Once the line with "We have more than 4000 different websites" is found in the data, output it and each following line exactly, up to and including the line with "registered Grab yours today as well.", and nothing before or after.

• Provided entries:
== Segment start ==

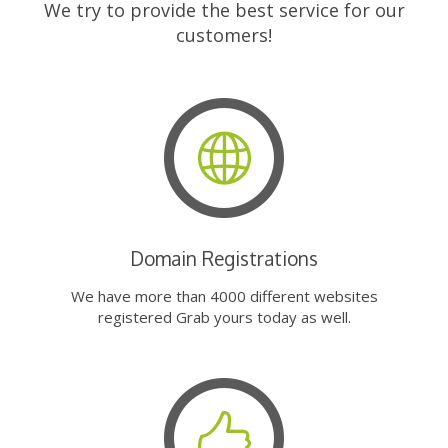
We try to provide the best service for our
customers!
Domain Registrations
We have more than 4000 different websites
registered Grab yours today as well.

== Segment end ==
== Segment start ==

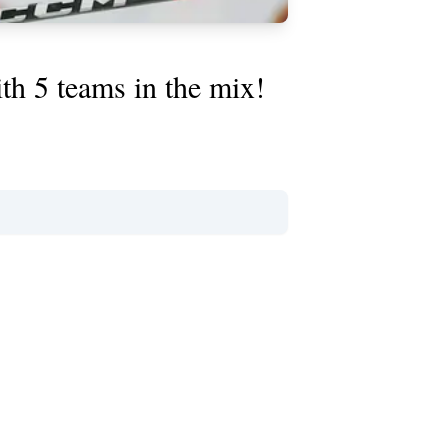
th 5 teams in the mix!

== Segment end ==

• Solution for this problem:
We have more than 4000 different websites
registered Grab yours today as well.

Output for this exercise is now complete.